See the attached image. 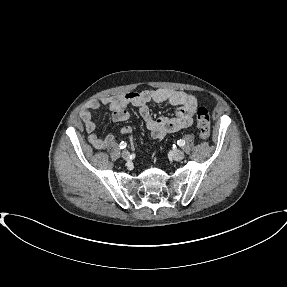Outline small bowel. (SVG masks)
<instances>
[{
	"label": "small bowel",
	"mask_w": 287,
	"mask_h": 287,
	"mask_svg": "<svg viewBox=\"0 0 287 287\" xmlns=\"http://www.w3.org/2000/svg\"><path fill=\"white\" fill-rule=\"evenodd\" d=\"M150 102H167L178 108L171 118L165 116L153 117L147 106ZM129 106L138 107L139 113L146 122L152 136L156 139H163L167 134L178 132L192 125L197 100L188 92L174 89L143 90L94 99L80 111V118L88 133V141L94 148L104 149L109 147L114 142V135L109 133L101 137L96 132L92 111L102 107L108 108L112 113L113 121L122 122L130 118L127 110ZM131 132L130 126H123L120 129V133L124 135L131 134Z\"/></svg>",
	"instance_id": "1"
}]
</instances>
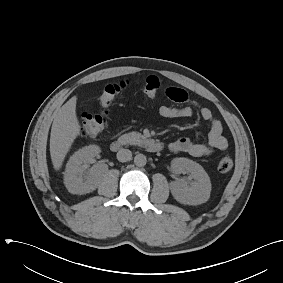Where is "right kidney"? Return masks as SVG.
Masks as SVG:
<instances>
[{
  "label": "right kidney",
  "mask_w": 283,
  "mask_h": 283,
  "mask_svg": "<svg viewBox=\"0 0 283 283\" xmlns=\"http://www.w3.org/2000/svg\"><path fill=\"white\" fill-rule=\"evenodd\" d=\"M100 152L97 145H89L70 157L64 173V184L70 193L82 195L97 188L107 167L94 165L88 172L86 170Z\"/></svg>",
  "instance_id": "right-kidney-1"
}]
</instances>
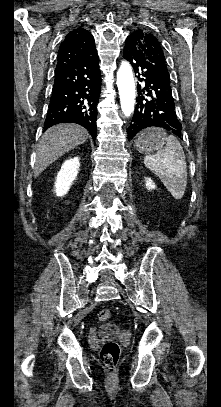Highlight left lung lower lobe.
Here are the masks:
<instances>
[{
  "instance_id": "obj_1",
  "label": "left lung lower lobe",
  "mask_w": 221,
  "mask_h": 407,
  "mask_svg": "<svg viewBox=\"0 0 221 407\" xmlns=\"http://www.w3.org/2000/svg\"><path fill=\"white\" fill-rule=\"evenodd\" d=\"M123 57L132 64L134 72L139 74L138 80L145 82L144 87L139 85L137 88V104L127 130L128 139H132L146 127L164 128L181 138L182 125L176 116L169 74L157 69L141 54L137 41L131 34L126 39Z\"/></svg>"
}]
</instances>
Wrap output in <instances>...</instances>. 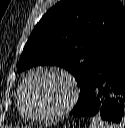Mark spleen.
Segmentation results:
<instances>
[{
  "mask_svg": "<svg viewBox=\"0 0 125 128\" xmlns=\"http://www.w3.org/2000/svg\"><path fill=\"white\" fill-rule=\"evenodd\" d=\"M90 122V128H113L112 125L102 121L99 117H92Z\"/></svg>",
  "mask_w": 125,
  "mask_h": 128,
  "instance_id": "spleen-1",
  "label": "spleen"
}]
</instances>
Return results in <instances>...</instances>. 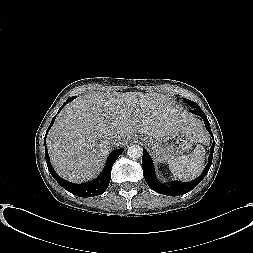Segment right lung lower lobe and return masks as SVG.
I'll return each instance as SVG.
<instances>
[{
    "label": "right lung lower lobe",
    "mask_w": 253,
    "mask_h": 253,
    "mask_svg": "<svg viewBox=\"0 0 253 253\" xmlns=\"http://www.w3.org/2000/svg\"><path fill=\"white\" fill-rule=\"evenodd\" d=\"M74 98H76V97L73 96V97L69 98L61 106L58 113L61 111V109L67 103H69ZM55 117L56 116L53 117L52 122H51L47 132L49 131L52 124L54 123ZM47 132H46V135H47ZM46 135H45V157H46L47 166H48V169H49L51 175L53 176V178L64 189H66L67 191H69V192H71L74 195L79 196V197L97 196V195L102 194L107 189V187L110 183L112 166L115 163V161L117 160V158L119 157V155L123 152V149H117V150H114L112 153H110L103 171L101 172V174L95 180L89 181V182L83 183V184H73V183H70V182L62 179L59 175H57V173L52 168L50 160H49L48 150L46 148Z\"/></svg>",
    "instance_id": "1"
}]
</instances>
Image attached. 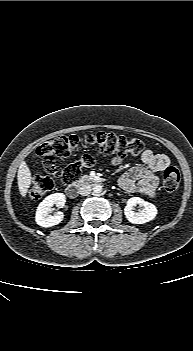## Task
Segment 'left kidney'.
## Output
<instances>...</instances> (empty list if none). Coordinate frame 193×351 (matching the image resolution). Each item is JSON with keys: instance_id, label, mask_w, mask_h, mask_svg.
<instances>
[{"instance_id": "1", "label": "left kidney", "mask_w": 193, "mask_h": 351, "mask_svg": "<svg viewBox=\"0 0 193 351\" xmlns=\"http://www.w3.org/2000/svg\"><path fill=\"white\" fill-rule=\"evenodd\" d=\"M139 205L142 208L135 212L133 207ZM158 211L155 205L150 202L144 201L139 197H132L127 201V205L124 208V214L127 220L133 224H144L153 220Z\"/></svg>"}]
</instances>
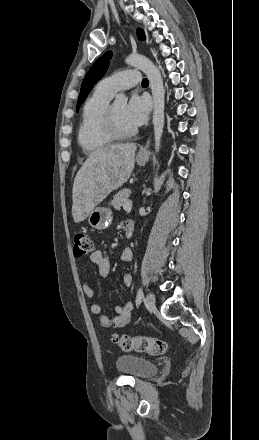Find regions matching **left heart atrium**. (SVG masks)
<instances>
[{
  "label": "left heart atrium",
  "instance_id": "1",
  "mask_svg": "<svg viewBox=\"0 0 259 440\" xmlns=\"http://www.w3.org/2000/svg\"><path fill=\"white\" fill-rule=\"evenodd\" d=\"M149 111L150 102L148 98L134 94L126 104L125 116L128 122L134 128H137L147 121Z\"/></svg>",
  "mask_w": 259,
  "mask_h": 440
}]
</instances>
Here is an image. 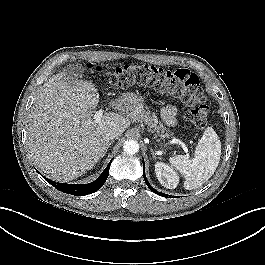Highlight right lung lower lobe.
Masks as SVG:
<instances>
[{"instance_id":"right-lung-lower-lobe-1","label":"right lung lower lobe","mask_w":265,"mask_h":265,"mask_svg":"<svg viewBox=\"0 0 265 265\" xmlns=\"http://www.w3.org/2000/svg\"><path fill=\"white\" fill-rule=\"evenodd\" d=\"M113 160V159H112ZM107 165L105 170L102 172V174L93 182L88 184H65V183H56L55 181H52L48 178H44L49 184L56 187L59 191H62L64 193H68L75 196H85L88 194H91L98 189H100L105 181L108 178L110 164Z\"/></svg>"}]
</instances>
☆ ☆ ☆ ☆ ☆
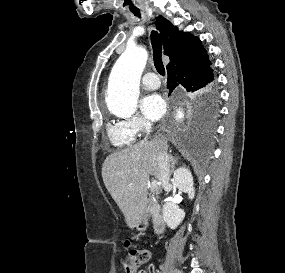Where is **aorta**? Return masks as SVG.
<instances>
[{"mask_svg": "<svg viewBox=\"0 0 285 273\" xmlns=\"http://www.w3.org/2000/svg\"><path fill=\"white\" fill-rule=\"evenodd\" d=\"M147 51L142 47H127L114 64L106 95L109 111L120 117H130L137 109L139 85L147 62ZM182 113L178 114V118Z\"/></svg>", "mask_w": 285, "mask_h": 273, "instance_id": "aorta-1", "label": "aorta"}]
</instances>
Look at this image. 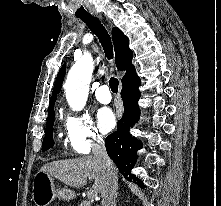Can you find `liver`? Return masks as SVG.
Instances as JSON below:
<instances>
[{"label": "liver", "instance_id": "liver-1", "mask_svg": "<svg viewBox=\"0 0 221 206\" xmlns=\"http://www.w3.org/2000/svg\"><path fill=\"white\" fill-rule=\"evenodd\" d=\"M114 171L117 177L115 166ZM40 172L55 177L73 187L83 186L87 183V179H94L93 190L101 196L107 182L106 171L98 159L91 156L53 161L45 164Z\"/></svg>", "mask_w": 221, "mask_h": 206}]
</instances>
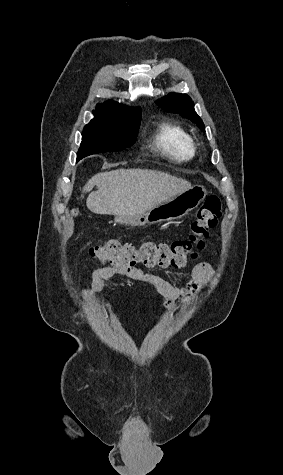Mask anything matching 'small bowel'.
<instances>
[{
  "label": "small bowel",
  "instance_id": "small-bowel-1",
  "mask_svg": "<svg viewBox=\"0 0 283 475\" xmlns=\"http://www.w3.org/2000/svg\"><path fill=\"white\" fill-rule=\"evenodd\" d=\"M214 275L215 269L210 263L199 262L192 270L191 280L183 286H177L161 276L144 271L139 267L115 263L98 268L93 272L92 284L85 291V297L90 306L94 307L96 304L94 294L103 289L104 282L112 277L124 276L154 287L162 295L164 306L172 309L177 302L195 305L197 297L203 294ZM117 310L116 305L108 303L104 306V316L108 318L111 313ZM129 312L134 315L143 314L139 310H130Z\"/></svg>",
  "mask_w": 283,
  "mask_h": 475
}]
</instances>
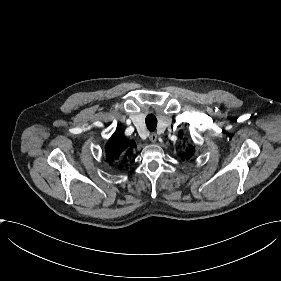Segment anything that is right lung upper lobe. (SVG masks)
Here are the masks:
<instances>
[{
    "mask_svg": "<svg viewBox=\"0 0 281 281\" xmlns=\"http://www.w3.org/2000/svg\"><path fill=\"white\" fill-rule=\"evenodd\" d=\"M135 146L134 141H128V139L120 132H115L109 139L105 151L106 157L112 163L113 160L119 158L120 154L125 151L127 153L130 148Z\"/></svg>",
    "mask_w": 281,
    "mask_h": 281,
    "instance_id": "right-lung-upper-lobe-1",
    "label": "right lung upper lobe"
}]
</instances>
☆ ☆ ☆ ☆ ☆
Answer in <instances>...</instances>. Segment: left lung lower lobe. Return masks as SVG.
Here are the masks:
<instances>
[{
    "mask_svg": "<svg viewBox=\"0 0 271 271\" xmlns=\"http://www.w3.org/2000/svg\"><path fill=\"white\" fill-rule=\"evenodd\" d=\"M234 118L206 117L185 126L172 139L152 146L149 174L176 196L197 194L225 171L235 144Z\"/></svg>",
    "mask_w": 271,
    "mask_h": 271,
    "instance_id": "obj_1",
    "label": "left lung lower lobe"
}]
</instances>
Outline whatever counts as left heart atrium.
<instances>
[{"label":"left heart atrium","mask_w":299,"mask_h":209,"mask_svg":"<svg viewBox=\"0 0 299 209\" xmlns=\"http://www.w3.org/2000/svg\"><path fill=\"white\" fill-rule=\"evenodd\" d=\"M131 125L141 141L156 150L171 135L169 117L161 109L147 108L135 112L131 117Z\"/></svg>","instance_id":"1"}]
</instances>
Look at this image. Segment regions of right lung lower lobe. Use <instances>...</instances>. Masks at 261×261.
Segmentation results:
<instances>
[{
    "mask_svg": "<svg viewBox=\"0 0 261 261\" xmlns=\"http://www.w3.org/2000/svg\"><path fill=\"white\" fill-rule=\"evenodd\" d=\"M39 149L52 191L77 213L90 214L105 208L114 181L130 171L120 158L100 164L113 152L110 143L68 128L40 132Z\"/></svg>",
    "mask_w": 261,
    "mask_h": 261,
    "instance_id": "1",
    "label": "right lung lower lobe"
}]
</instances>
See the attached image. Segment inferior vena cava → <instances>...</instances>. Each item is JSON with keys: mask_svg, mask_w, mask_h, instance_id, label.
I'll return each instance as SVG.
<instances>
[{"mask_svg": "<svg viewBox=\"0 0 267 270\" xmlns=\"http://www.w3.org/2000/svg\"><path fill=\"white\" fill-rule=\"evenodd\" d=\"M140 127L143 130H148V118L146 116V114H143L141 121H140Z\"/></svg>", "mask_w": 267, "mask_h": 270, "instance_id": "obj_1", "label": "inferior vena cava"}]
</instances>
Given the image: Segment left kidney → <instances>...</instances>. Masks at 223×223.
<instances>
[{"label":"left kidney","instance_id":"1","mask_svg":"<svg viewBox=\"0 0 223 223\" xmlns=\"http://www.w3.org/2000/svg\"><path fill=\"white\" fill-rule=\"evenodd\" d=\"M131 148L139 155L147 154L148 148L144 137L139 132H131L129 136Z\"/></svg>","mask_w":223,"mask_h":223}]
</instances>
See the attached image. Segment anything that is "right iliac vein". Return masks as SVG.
☆ ☆ ☆ ☆ ☆
■ Exercise details: Since only part of the listing is wanted, copy exactly the lines from the one holding "Given the image: Segment" to the one holding "See the attached image. Segment anything", both included.

■ Exercise solution:
Given the image: Segment left kidney → <instances>...</instances>. Masks at 223×223.
<instances>
[{"label":"left kidney","instance_id":"1","mask_svg":"<svg viewBox=\"0 0 223 223\" xmlns=\"http://www.w3.org/2000/svg\"><path fill=\"white\" fill-rule=\"evenodd\" d=\"M131 148L139 155L147 154L148 148L144 137L139 132H131L129 136Z\"/></svg>","mask_w":223,"mask_h":223}]
</instances>
See the attached image. Segment anything that is "right iliac vein". Return masks as SVG.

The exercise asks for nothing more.